The 589-page document includes sketches of the market and notes on the aisles.

An online document obtained by ABC News appears to chronicle how Payton Gendron carefully planned out his attack at least two months before he allegedly shot and killed 10 people at a Tops Friendly Market in Buffalo, according to law enforcement sources.

According to the document, Gendron, on March 8, drove to Buffalo and visited the supermarket, where he was questioned by a security guard at the store as he was compiling detailed plans of the location.

The 589-page document, which is separate from the 180-page hate-filled screed Gendron is alleged to have posted online just before the massacre, includes sketches of the supermarket, including the makeup of different aisles, with notes on how to navigate around quickly.

Law enforcement officials are investigating the document's origins and authenticity as they try to determine who may have had access to it.

Sources tell ABC News that the document is a compilation of messages posted to the online community platform Discord starting in 2021.

According to the Washington Post, which was first to report on the document, it was uploaded to the file-sharing site MediaFire by an anonymous user on April 29, and was accessible until Monday. The document was deleted shortly after the Post contacted the platform for comment, the Post said.

On a conference call Tuesday with state and local partners, law enforcement officials said that Gendron began posting threads to Discord regarding body armor in the summer of 2021, according to a source familiar with the phone call. In April of 2022, the threads also taunted federal law enforcement, officials on the call said.

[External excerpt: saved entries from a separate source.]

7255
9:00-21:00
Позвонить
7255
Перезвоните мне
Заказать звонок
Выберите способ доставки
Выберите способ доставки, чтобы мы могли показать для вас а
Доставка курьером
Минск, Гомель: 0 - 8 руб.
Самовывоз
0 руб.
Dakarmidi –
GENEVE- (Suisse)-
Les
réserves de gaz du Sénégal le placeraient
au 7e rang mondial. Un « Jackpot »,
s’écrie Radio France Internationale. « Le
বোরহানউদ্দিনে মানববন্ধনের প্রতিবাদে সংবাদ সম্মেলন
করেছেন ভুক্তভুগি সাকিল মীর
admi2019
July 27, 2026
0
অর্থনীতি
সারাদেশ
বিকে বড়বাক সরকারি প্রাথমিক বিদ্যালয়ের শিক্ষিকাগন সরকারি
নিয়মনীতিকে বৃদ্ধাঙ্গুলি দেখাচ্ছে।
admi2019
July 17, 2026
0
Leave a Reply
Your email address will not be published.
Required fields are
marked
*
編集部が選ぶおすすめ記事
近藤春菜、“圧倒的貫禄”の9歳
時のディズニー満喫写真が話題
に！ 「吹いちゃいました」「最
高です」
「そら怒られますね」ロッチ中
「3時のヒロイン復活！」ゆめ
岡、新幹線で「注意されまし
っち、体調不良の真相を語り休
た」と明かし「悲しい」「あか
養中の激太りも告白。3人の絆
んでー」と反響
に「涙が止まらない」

ABC News Consultant and former Department of Homeland Security official John Cohen said Discord is commonly used by high school kids and gamers.

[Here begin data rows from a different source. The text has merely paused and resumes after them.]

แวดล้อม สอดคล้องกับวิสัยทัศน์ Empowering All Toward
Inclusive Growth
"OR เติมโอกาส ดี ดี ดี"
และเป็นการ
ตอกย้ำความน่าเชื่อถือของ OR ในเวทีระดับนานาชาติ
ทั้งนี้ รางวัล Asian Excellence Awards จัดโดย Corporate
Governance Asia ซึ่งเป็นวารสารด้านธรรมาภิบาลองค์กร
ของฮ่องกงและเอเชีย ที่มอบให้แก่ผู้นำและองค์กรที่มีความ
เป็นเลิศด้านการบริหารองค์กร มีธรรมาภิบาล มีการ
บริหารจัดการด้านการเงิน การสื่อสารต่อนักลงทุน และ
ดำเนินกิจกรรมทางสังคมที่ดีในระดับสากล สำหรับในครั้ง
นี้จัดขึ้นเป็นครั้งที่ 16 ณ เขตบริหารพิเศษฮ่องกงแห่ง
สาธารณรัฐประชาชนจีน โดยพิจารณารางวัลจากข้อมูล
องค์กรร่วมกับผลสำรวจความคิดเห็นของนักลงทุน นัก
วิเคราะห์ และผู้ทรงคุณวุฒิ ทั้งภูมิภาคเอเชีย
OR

PHOTO: Law enforcement personnel search a shed at the home of Buffalo supermarket shooting suspect Payton Gendron in Conklin, New York, May 15, 2022.
Law enforcement personnel search a shed at the home of Buffalo supermarket shooting suspect Payton Gendron in Conklin, New York, May 15, 2022.
Angus Mordant/Reuters

"Because the creator of a chat group has control over content, it has also increasingly become a platform of choice for violent extremists," Cohen said.

It is unclear who, if anyone, had access to these posts.

The document details Gendron's interactions with what he describes as a black armed security guard during his March visit to the supermarket.

According to authorities, a security guard was killed during Saturday's attack after firing at Gendron, who was protected by body armor.

Another post describes the Tops supermarket as the first location to be targeted, and goes on to list two other nearby locations to possibly attack, including a deli and a barbershop.

In a bulletin published Monday by the New York Police Department and obtained by ABC News, officials said this type of online communication "underscores that an online connection to an extremist culture and ideology through social media, online gaming platforms, or anonymous message boards like 4chan, can be equally effective in mobilizing individuals to violence as connections to real-world groups."

"Online gaming platforms, in particular Twitch and Discord, have become popular social media alternatives for far-right extremists due to minimal content moderation, as opposed to more mainstream social media platforms," the NYPD bulletin said.

Thomas Holt, director and professor in the School of Criminal Justice at Michigan State University, told ABC News that the content in these platforms has "changed over time" and that "some groups have radicalized more than others."

Some extremist users prefer the platforms because the rules governing content are left to individual moderators, said Holt.

"In these forums you can kind of act as you wish, and it just depends on the moderators of either the subsection or the overall site to take action -- and that's highly variable," Holt said.